_Dataset entries_

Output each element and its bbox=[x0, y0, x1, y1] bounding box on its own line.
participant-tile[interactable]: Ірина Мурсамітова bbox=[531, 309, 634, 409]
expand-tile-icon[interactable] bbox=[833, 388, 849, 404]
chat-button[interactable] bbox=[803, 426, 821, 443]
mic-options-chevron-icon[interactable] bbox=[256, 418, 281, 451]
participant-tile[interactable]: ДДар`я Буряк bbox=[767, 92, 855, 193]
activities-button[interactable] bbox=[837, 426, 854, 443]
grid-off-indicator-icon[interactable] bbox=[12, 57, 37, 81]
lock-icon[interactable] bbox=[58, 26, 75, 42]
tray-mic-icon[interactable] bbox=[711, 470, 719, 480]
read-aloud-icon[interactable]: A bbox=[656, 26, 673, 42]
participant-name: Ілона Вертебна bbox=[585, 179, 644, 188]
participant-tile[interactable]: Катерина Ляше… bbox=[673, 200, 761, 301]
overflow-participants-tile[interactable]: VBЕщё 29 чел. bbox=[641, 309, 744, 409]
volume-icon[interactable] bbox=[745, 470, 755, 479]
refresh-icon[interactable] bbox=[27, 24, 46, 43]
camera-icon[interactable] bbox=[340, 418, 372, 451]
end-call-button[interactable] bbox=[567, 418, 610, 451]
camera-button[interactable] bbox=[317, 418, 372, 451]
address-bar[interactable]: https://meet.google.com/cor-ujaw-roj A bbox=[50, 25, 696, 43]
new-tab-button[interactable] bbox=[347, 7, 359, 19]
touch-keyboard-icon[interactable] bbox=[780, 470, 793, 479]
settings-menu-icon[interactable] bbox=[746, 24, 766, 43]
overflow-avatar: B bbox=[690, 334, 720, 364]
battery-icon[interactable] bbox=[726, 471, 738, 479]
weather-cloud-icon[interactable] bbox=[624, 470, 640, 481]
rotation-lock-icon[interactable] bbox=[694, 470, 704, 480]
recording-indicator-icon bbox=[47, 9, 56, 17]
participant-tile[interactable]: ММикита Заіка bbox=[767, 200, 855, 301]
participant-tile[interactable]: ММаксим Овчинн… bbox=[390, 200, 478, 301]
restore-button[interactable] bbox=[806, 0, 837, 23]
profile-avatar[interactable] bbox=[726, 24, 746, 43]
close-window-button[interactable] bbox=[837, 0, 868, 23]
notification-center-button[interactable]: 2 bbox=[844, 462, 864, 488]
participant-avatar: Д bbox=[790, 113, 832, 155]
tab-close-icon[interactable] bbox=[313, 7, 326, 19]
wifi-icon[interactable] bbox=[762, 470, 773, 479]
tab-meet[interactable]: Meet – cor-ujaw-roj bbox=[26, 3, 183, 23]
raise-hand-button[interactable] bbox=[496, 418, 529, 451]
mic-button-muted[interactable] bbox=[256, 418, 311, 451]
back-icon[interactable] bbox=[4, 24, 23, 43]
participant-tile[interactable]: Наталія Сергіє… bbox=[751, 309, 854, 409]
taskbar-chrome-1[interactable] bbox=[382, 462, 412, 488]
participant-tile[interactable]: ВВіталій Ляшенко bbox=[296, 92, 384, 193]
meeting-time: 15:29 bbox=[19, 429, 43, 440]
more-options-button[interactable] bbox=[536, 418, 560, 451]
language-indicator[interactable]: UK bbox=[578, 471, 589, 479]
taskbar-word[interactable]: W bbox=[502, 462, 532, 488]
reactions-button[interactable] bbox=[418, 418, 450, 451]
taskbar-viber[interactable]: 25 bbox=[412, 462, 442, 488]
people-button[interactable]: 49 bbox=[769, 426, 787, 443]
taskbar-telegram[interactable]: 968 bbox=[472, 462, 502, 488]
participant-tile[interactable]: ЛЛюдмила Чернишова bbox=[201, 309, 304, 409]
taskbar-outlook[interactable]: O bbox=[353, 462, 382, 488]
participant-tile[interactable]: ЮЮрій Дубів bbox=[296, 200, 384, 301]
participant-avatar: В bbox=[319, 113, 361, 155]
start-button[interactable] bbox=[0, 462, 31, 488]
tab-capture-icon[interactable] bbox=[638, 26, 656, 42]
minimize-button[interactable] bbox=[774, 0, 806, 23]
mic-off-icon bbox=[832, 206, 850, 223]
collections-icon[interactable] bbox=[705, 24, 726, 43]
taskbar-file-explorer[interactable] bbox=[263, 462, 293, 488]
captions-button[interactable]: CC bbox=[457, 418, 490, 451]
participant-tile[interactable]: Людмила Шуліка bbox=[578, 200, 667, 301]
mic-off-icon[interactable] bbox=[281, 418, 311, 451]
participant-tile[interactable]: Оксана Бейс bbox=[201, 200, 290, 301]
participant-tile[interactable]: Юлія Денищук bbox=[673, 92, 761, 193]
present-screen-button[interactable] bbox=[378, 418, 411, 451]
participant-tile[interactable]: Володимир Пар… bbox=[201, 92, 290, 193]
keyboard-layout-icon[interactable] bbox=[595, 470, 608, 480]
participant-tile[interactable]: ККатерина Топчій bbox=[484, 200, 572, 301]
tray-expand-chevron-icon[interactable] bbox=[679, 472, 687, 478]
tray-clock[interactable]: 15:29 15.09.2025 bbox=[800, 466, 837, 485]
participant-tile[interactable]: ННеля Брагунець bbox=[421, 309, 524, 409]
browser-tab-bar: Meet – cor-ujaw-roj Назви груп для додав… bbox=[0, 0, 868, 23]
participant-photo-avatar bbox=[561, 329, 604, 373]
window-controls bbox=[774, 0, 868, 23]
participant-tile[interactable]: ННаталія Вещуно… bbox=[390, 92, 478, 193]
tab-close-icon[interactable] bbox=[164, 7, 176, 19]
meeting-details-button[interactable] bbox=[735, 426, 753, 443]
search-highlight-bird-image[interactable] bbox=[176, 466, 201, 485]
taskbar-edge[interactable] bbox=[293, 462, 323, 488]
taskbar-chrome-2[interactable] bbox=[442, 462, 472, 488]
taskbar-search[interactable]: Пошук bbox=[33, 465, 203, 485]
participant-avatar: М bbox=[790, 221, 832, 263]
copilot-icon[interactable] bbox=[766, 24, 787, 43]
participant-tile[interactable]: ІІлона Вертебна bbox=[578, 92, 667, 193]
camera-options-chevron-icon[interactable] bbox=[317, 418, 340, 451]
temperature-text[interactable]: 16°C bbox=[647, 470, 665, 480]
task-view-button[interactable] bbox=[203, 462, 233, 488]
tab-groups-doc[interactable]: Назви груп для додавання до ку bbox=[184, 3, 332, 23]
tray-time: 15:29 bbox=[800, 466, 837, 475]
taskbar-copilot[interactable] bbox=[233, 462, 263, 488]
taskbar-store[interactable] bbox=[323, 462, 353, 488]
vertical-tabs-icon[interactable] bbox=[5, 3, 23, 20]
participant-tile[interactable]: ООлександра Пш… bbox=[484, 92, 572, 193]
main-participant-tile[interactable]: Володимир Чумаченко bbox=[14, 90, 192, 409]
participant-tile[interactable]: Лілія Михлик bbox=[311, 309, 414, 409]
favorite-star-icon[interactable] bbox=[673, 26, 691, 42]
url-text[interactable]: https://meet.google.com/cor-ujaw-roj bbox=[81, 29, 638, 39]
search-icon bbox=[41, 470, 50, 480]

_Instructions to follow_
Once you have read the records above, say how many of their lines contain the word "ujaw", giving only that figure.

_Task solution_
4